La pared de la esquina de Calzada de Jesús del Monte y Carmen tiene una mancha. No es una costra de churre de la polvareda de los carros, ni un brochazo artístico de los grafiteros de la ciudad. Tampoco es signo de humedad acumulada, como la que florece en casi todas las construcciones deterioradas de la zona. Es solo una mancha.
Unas dos mil personas deben pasar por ahí en todo el día, con una frecuencia mínima de dos trayectos, ida y vuelta, lo que harían cuatro mil veces que la mancha es observada. Pero esto es solo un análisis estadístico. En realidad, nadie se percata. Y no es por su tamaño, ya que es bastante significante, o por su forma que es lo más peculiar de todo. Simplemente la mancha pasa inadvertida, la esquina pasa inadvertida. Incluso, si las personas cuando transitan por ese mismo punto se esforzarán en reconocer sus presencias, pasarían inadvertidos de sí mismos en una paradoja existencial. Soy, no soy. Dos pasos más y ya no está el problema.
Pero la mancha sí está ahí. Se pregunta cada hora, minuto, segundo: ¿cuándo me van a ver? Refulge, se expande, granula la textura de la pared, la embota, la cuartea, cambia de tono. Ninguno de sus esfuerzos tiene resultado. Cada hora, minuto, segundo, su frustración aumenta.
Un joven se recuesta en la pared. Lleva todo el día caminando y el cansancio mordisquea los músculos de sus piernas. Enjuga el sudor de su frente con un pañuelo blanco de rayas rojas y azules. Respira profundo para recuperar energías. Desconoce encima de qué está apoyado, pero no le interesa tampoco. Unos minutos de reposo, solo un par de ellos y luego volverá a su rutina.

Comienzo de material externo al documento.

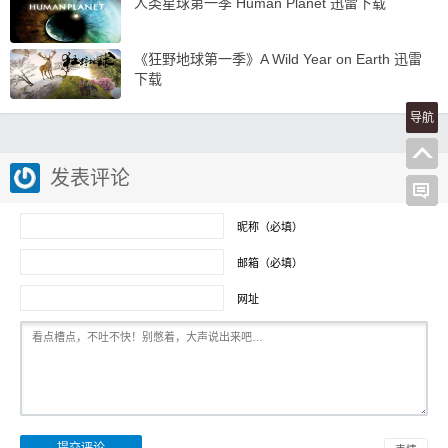
人类星球第一季 Human Planet 迅雷下载
《狂野地球第一季》A Wild Year on Earth 迅雷
下载
导航
发表评论
昵称（必填）
邮箱（必填）
网址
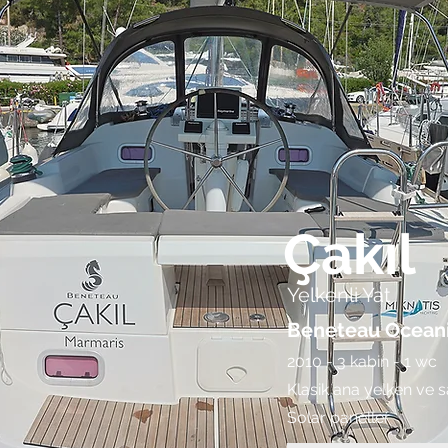
Çakıl
Yelkenli Yat
Beneteau
Oceani
2010 - 3 kabin - 1 wc
Klasik ana yelken ve
Solar paneller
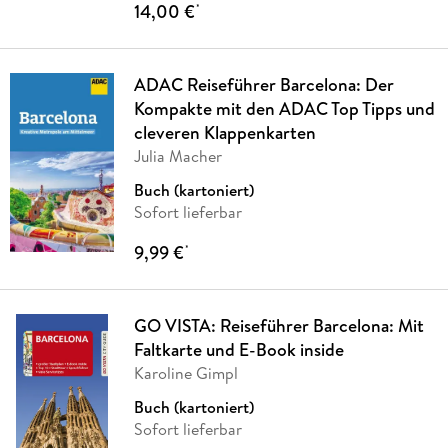
14,00 €
*
ADAC Reiseführer Barcelona: Der
Kompakte mit den ADAC Top Tipps und
cleveren Klappenkarten
Julia Macher
Buch (kartoniert)
Sofort lieferbar
9,99 €
*
GO VISTA: Reiseführer Barcelona: Mit
Faltkarte und E-Book inside
Karoline Gimpl
Buch (kartoniert)
Sofort lieferbar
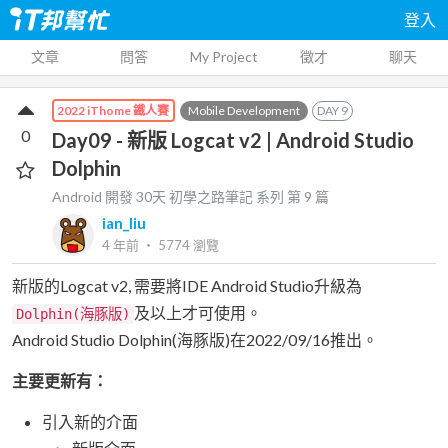
登入
文章
問答
My Project
徵才
聊天
Mobile Development
DAY
9
2022 iThome 鐵人賽
0
Day09 - 新版 Logcat v2 | Android Studio
Dolphin
Android 開發 30天 初學之路筆記
系列 第
9
篇
ian_liu
4 年前
‧
5774
瀏覽
新版的Logcat v2, 需要將IDE Android Studio升級為
及以上才可使用。
Dolphin(海豚版)
Android Studio Dolphin(海豚版)在2022/09/16推出。
主要更新有：
引入新的介面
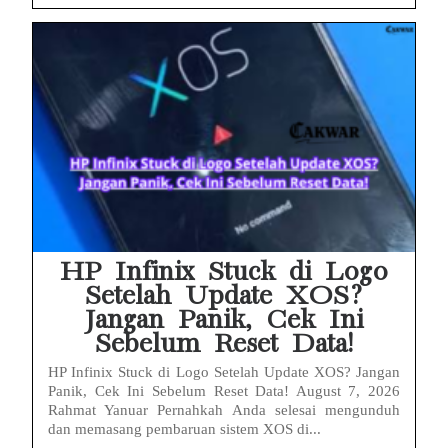
HP Infinix Stuck di Logo
Setelah Update XOS?
Jangan Panik, Cek Ini
Sebelum Reset Data!
HP Infinix Stuck di Logo Setelah Update XOS? Jangan
Panik, Cek Ini Sebelum Reset Data! August 7, 2026
Rahmat Yanuar Pernahkah Anda selesai mengunduh
dan memasang pembaruan sistem XOS di...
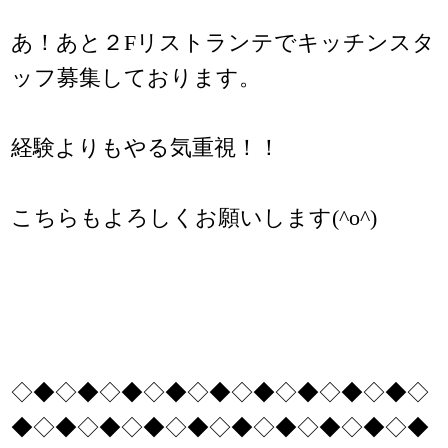
あ！あと２Fリストランテでキッチンスタ
ッフ募集しております。
経験よりもやる気重視！！
こちらもよろしくお願いします(^o^)
◇◆◇◆◇◆◇◆◇◆◇◆◇◆◇◆◇◆◇
◆◇◆◇◆◇◆◇◆◇◆◇◆◇◆◇◆◇◆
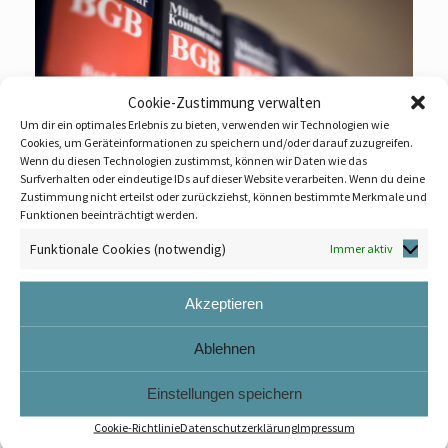
Cookie-Zustimmung verwalten
Um dir ein optimales Erlebnis zu bieten, verwenden wir Technologien wie
Cookies, um Geräteinformationen zu speichern und/oder darauf zuzugreifen.
Wenn du diesen Technologien zustimmst, können wir Daten wie das
Surfverhalten oder eindeutige IDs auf dieser Website verarbeiten. Wenn du deine
Zustimmung nicht erteilst oder zurückziehst, können bestimmte Merkmale und
Funktionen beeinträchtigt werden.
Funktionale Cookies (notwendig)
Immer aktiv
LEXIKON ZUM WOHNUNGSEIGENTUM
Akzeptieren
Aktuelles
Ablehnen
Einstellungen speichern
Betreuungsrecht:
Cookie-Richtlinie
Datenschutzerklärung
Impressum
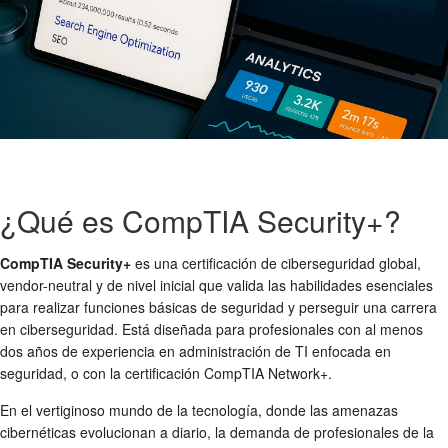
¿Qué es CompTIA Security+?
CompTIA Security+
es una certificación de ciberseguridad global,
vendor-neutral y de nivel inicial que valida las habilidades esenciales
para realizar funciones básicas de seguridad y perseguir una carrera
en ciberseguridad. Está diseñada para profesionales con al menos
dos años de experiencia en administración de TI enfocada en
seguridad, o con la certificación CompTIA Network+.
En el vertiginoso mundo de la tecnología, donde las amenazas
cibernéticas evolucionan a diario, la demanda de profesionales de la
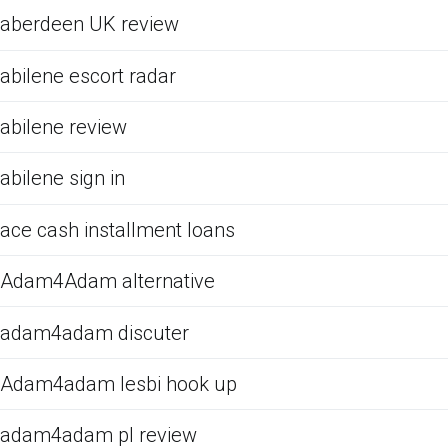
aberdeen UK review
abilene escort radar
abilene review
abilene sign in
ace cash installment loans
Adam4Adam alternative
adam4adam discuter
Adam4adam lesbi hook up
adam4adam pl review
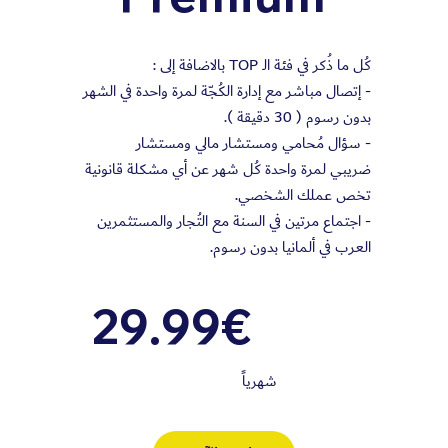
كُل ما ذُكر في فئة الـ TOP بالاضافة إلى :
- إتصال مباشر مع إدارة الكُجّة لمرة واحدة في الشهر
بدون رسوم ( 30 دقيقة ).
- سؤال مُحامي ومستشار مالي ومستشار
ضريبي لمرة واحدة كُل شهر عن أي مشكلة قانونية
تخص عملك الشخصي.
- اجتماع مرتين في السنة مع التُجار والمستثمرين
العرب في ألمانيا بدون رسوم.
29.99€
شهرياً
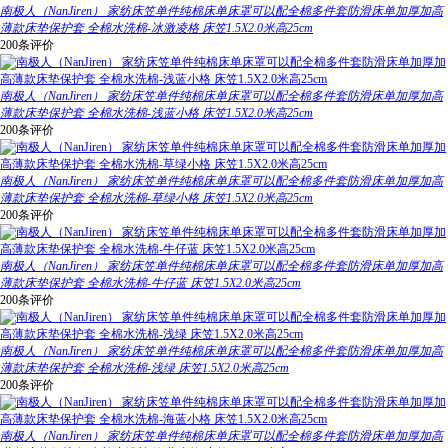
南极人（NanJiren） 家纺床笠单件纯棉床单床罩可以配全棉多件套防滑床单加厚加高
薄款床垫保护套 全棉水洗棉-冰激凌格 床笠1.5X2.0米高25cm
200条评价
南极人（NanJiren） 家纺床笠单件纯棉床单床罩可以配全棉多件套防滑床单加厚加高
薄款床垫保护套 全棉水洗棉-浅蓝小格 床笠1.5X2.0米高25cm
200条评价
南极人（NanJiren） 家纺床笠单件纯棉床单床罩可以配全棉多件套防滑床单加厚加高
薄款床垫保护套 全棉水洗棉-草绿小格 床笠1.5X2.0米高25cm
200条评价
南极人（NanJiren） 家纺床笠单件纯棉床单床罩可以配全棉多件套防滑床单加厚加高
薄款床垫保护套 全棉水洗棉-牛仔蓝 床笠1.5X2.0米高25cm
200条评价
南极人（NanJiren） 家纺床笠单件纯棉床单床罩可以配全棉多件套防滑床单加厚加高
薄款床垫保护套 全棉水洗棉-浅绿 床笠1.5X2.0米高25cm
200条评价
南极人（NanJiren） 家纺床笠单件纯棉床单床罩可以配全棉多件套防滑床单加厚加高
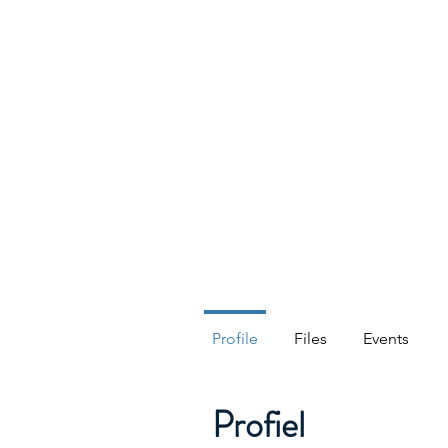
TIGLON TECHNOLOGY
Profile
Files
Events
Profiel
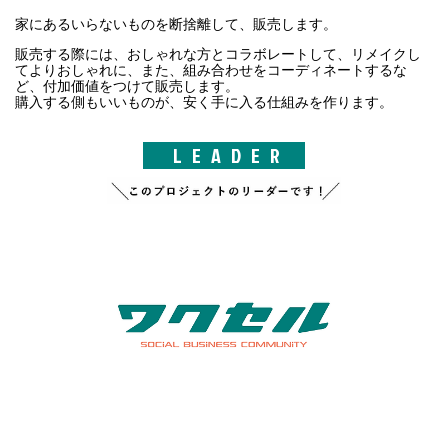
家にあるいらないものを断捨離して、販売します。
販売する際には、おしゃれな方とコラボレートして、リメイクし
てよりおしゃれに、また、組み合わせをコーディネートするな
ど、付加価値をつけて販売します。
購入する側もいいものが、安く手に入る仕組みを作ります。
LEADER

La mancha despierta con el calor humano. Es agradable, siente vida a través del tacto. Ha esperado mucho ese momento y casi no cree que esté ocurriendo. El flujo de energías entre las materias es muy débil, imperceptible a los ojos del joven, pero tiene la suficiente fuerza para despertar algo.
El joven sacude la cabeza. Es hora de ponerse en marcha y dejar de pensar en tonterías. Tiene muchas cosas que hacer y aún le queda por caminar. Una comezón le ataca su espalda y se rasca desenfrenado. Piensa que tenía que haber mirado la pared, seguro tenía hormigas. Como perro sarnoso que en su andar no puede abandonar el hábito, dobla por la Calzada de Jesús del Monte y se pierde de la vista de ese lugar.
La mancha, insatisfecha, empieza a entender su mecanismo de interacción. No importa que tan grande sea, no importa que al fin logre establecer contacto con alguien. Es un organismo nocivo a los que no pertenezcan a su especie, aunque no deje de ser invisible.
¿Es esto una desventaja? Quizás no.
La mancha deja de intentar resaltar. A su debido momento, se nutrirá de vida con la llegada de otro incauto que se recueste en ella.